Roger Zelazny is probably my all-time favourite SF&F writer. I don't think I write like him, but I'm sure there is an influence there somehow. Ray Bradbury was another favourite of mine, and I still greatly admire his short fiction. Hemingway was an eye-opener for me when I discovered him, in terms of a wonderfully lean prose style that communicated as much by what he left out as what he put in. Other writers that I enjoy (but have no idea if they influence my own writing) include Charles de Lint, Neil Gaiman, and Tim Powers.
But I also see a *lot* of movies, and I think they influence my writing style as much as anything. And I'm a huge fan of anything from Joss Whedon, but especially Buffy. Still the most brilliant piece of creativity to ever hit TV. I love watching the eps on the DVD where Joss provides commentary. They're like a writing workshop.

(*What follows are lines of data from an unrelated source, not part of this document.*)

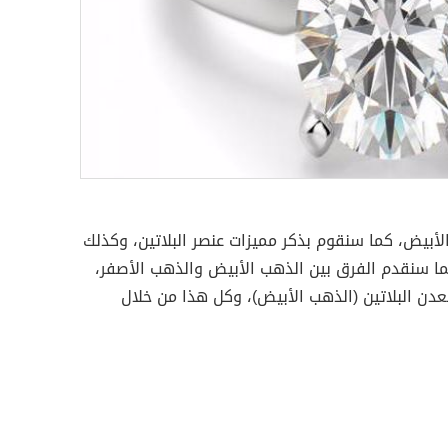
أبيض، كما سنقوم بذكر مميزات عنصر البلاتين، وكذلك
ا سنقدم الفرق بين الذهب الأبيض والذهب الأصفر،
 البلاتين (الذهب الأبيض)، وكل هذا من خلال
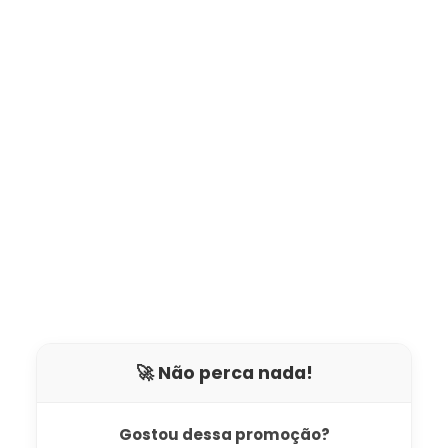
🚀 Não perca nada!
Gostou dessa promoção?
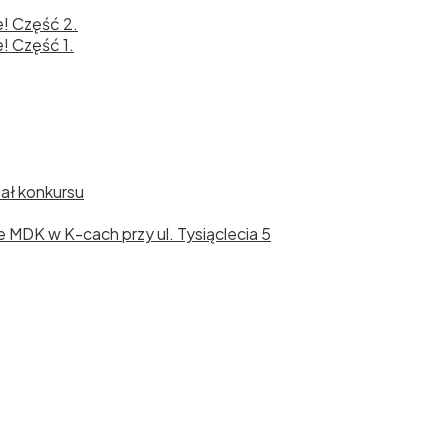
e! Część 2.
! Część 1.
nał konkursu
cie MDK w K-cach przy ul. Tysiąclecia 5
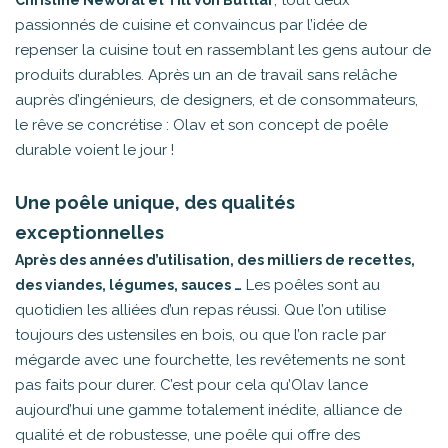
, tout deux
Christine Neworal et Till von Buttlar
passionnés de cuisine et convaincus par l’idée de
repenser la cuisine tout en rassemblant les gens autour de
produits durables. Après un an de travail sans relâche
auprès d’ingénieurs, de designers, et de consommateurs,
le rêve se concrétise : Olav et son concept de poêle
durable voient le jour !
Une poêle unique, des qualités
exceptionnelles
Après des années d’utilisation, des milliers de recettes,
Les poêles sont au
des viandes, légumes, sauces …
quotidien les alliées d’un repas réussi. Que l’on utilise
toujours des ustensiles en bois, ou que l’on racle par
mégarde avec une fourchette, les revêtements ne sont
pas faits pour durer. C’est pour cela qu’Olav lance
aujourd’hui une gamme totalement inédite, alliance de
qualité et de robustesse, une poêle qui offre des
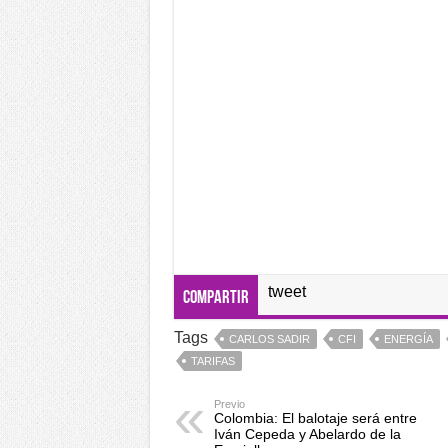
tweet
Compartir
Tags
CARLOS SADIR
CFI
ENERGÍA
TARIFAS
Previo
Colombia: El balotaje será entre
Iván Cepeda y Abelardo de la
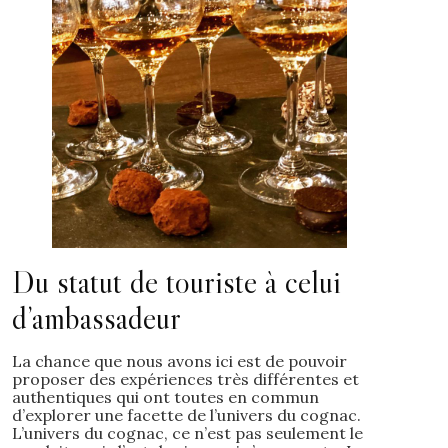
Du statut de touriste à celui
d’ambassadeur
La chance que nous avons ici est de pouvoir
proposer des expériences très différentes et
authentiques qui ont toutes en commun
d’explorer une facette de l’univers du cognac.
L’univers du cognac, ce n’est pas seulement le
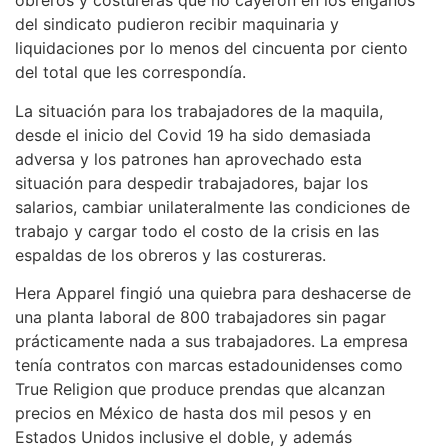
obreros y costureras que no cayeron en los engaños
del sindicato pudieron recibir maquinaria y
liquidaciones por lo menos del cincuenta por ciento
del total que les correspondía.
La situación para los trabajadores de la maquila,
desde el inicio del Covid 19 ha sido demasiada
adversa y los patrones han aprovechado esta
situación para despedir trabajadores, bajar los
salarios, cambiar unilateralmente las condiciones de
trabajo y cargar todo el costo de la crisis en las
espaldas de los obreros y las costureras.
Hera Apparel fingió una quiebra para deshacerse de
una planta laboral de 800 trabajadores sin pagar
prácticamente nada a sus trabajadores. La empresa
tenía contratos con marcas estadounidenses como
True Religion que produce prendas que alcanzan
precios en México de hasta dos mil pesos y en
Estados Unidos inclusive el doble, y además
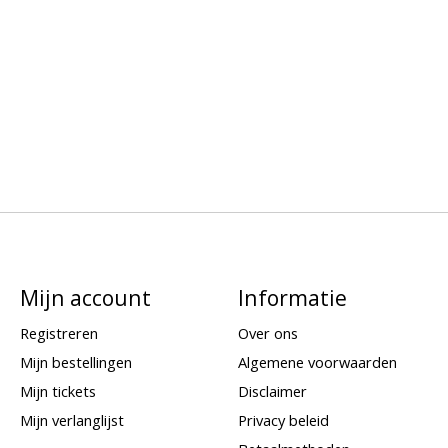
Mijn account
Informatie
Registreren
Over ons
Mijn bestellingen
Algemene voorwaarden
Mijn tickets
Disclaimer
Mijn verlanglijst
Privacy beleid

15. Do you still watch cartoons?
Definitely. Family Guy and American Dad, but I also have the DVD collections of the old Bugs Bunny and Looney Tunes classics. Bugs is my all-time fave cartoon character.
Douglas Smith is an award-winning Canadian author of speculative fiction, whose stories have appeared in over a hundred professional magazines and anthologies and twenty-four languages around the world, including InterZone, Amazing Stories, Cicada, Baen's Universe, Weird Tales, The Mammoth Book of Best New Horror, Postscripts, On Spec, and The Third Alternative, as well as anthologies from Penguin/Roc, DAW, and others.
His newest collection, Chimerascope, including an Aurora winner, a Best New Horror selection, and nine Aurora finalists, is available from ChiZine Publications. His first collection of short fiction, Impossibilia, is available from the award-winning UK press, PS Publishing. A complete list of Doug's published fiction is available here along with reviews of his stories.
Doug was a finalist for the international John W. Campbell Award for best new writer, and has twice won the Canadian Aurora Award. He's been an Aurora finalist seventeen times and has several honourable mentions in The Year's Best Fantasy & Horror. You can check out a complete list of his award history here.
An independent film based on his story "By Her Hand, She Draws You Down" toured festivals in 2010, winning several awards. Doug recently completed his first novel, based on his award-winning short story, "Spirit Dance."